In [1]:
import plotly.offline as pyo
import plotly.graph_objs as go
import pandas as pd

A notebook to work on data prep and plotly visualizations so that I have things set up in a way that can be easily plugged in to the final dashboard. I'll be using plotly offline, so I'll simply insert static images screencapped from the html objects.

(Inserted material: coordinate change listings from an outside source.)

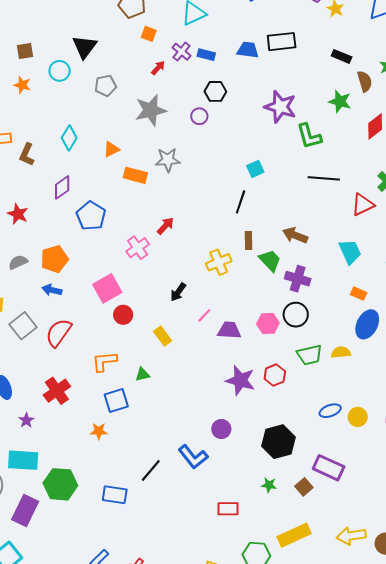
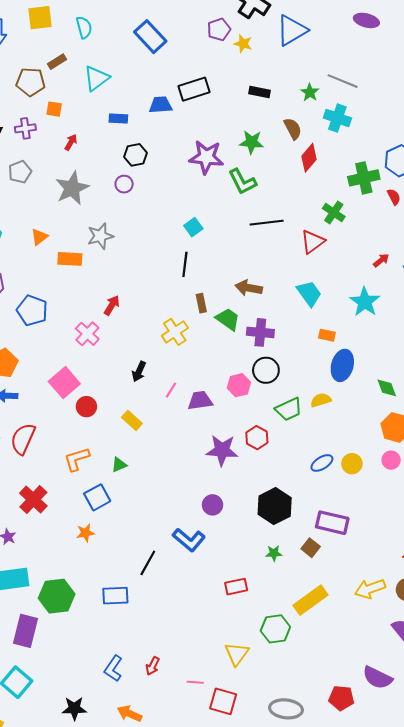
purple cross: (181, 52) -> (25, 128), moved, turned -36
brown semicircle: (365, 81) -> (293, 129), moved
green star: (340, 101) -> (252, 142), moved

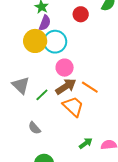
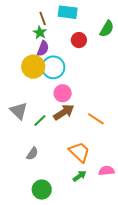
orange line: (90, 87) -> (96, 119), moved
orange trapezoid: (73, 106) -> (79, 152), moved
gray semicircle: (34, 128) -> (32, 154), turned -104
green arrow: (86, 143) -> (80, 176), moved

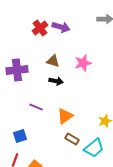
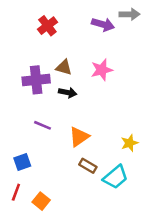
purple arrow: (61, 27) -> (103, 24), moved
purple cross: (17, 70) -> (36, 80), moved

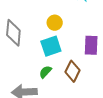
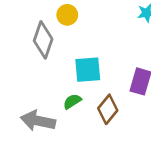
yellow circle: (55, 23) -> (67, 15), moved

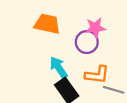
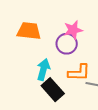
cyan arrow: (59, 68) -> (43, 70), turned 55

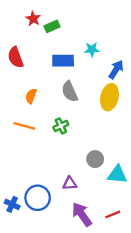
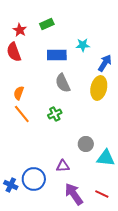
red star: (33, 19) -> (20, 30), moved
orange semicircle: (31, 96) -> (19, 93), moved
orange line: (24, 126) -> (22, 114), turned 36
red line: (113, 214) -> (102, 194), turned 48

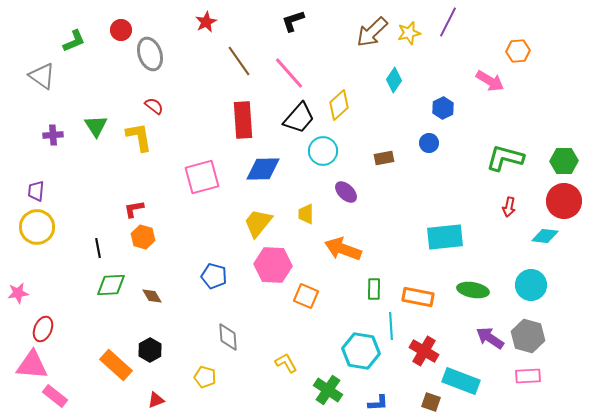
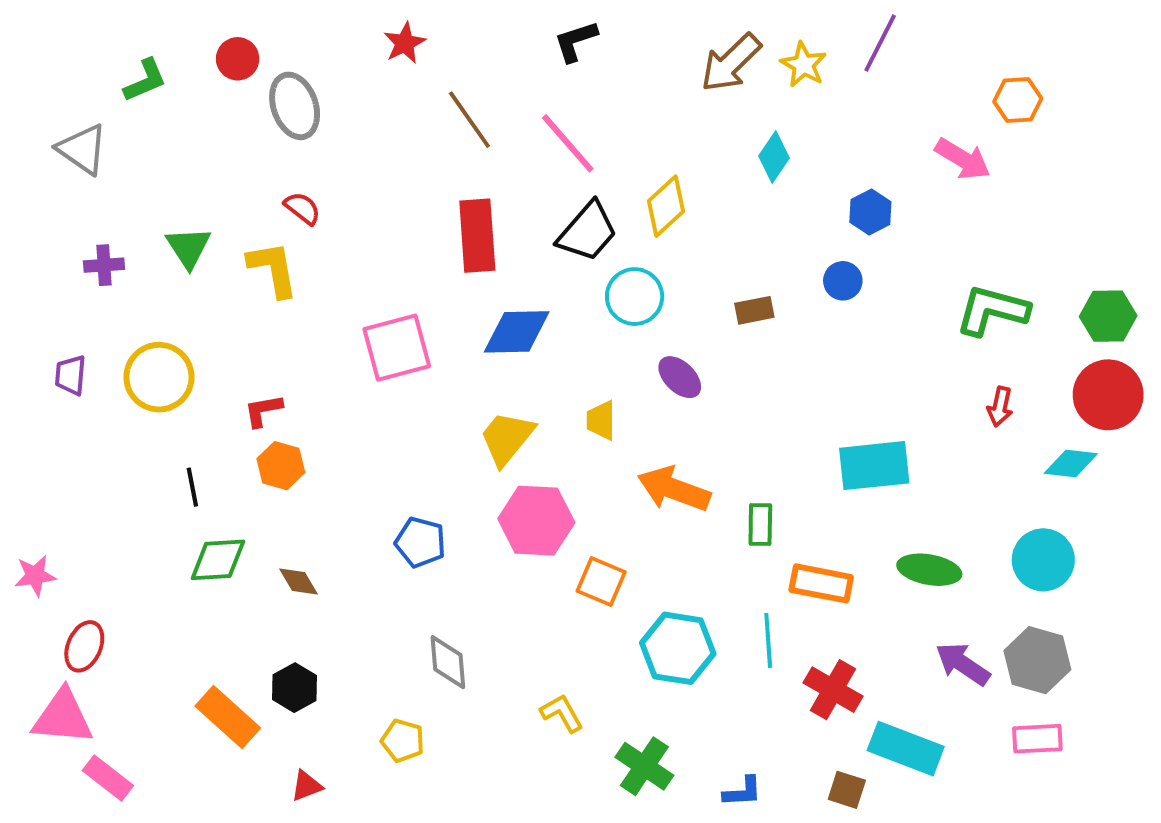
yellow star: (409, 33) -> (804, 65), turned -30
yellow circle: (37, 227) -> (159, 377), moved
green rectangle: (374, 289) -> (760, 524), moved
cyan hexagon: (361, 351) -> (678, 648), moved

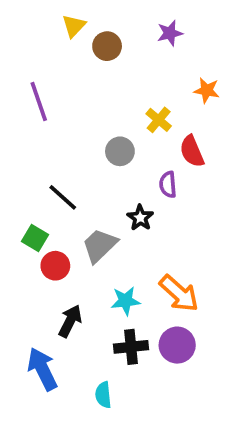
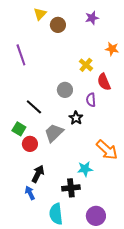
gray circle: (120, 151) -> (65, 90), moved
orange arrow: (179, 293) -> (107, 150), moved
cyan star: (125, 301) -> (85, 169), moved
purple circle: (177, 345) -> (96, 216), moved
blue arrow: (42, 369) -> (30, 193), moved, size x0.6
cyan semicircle: (103, 395) -> (56, 214), size x1.5

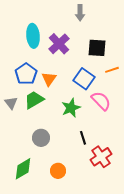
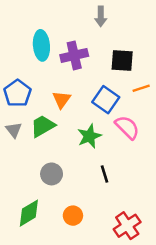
purple cross: (59, 44) -> (74, 55), turned 30
blue pentagon: (26, 74) -> (17, 93), moved
red cross: (101, 157) -> (127, 226), moved

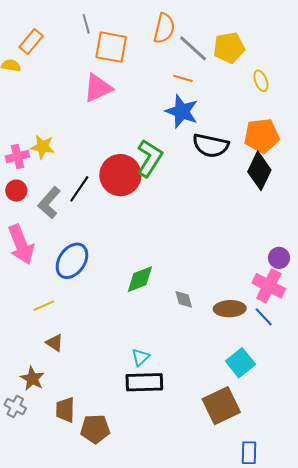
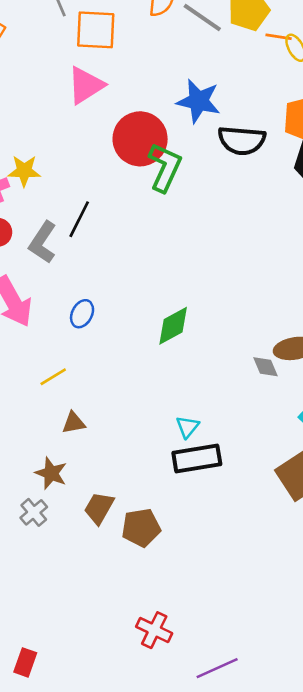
orange line: (183, 78) -> (279, 37), moved
red circle: (120, 175) -> (140, 139), moved
blue ellipse: (72, 261) -> (82, 314), size x0.6
gray diamond: (184, 299) -> (265, 367), moved
brown triangle: (55, 343) -> (74, 423), turned -36
gray cross: (15, 407) -> (34, 512), turned 30
brown trapezoid: (65, 410) -> (99, 508), turned 36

First a bit of data prep, using the city master csvs I prepared in the first big_deal notebook.

In [10]:
df = pd.read_csv('New_York_NY_master.csv')
df.head()

Unnamed: 0,years,TMAX,TMIN,t90,t95,t100
0,1947,46.821581,30.8132,0,0,0
1,1948,61.402767,42.641671,9,4,0
2,1949,64.488553,45.420937,20,8,0
3,1950,60.90236,43.011863,5,0,0
4,1951,62.462723,44.219303,1,0,0


A couple of quick prep steps - resetting the index, cutting off the first year (which is actually only a partial year's worth of data) and adding in trailing average columns, something I really should have done in my .py file that called the NOAA API and formatted these dataframes.

In [11]:
df.drop(0,inplace=True)
for metric in ['TMAX','TMIN','t90']:
    df[f'{metric}_rolling'] = [df[metric][0:n+1].mean() if n<10 else df[metric][n-10:n+1].mean() for
                              n in range(0,len(df))]
    
df.set_index('years',inplace=True)
df.head()

Unnamed: 0_level_0,TMAX,TMIN,t90,t95,t100,TMAX_rolling,TMIN_rolling,t90_rolling
years,Unnamed: 1_level_1,Unnamed: 2_level_1,Unnamed: 3_level_1,Unnamed: 4_level_1,Unnamed: 5_level_1,Unnamed: 6_level_1,Unnamed: 7_level_1,Unnamed: 8_level_1
1948,61.402767,42.641671,9,4,0,61.402767,42.641671,9.0
1949,64.488553,45.420937,20,8,0,62.94566,44.031304,14.5
1950,60.90236,43.011863,5,0,0,62.26456,43.69149,11.333333
1951,62.462723,44.219303,1,0,0,62.314101,43.823443,8.75
1952,62.634314,44.782412,12,1,0,62.378143,44.015237,9.4


As of my beginning this notebook, I'm still a little unsure what I want the final visualizations to look like. Part of the goal here is exploratory and simply continuing to get a better feel for the plotly layout.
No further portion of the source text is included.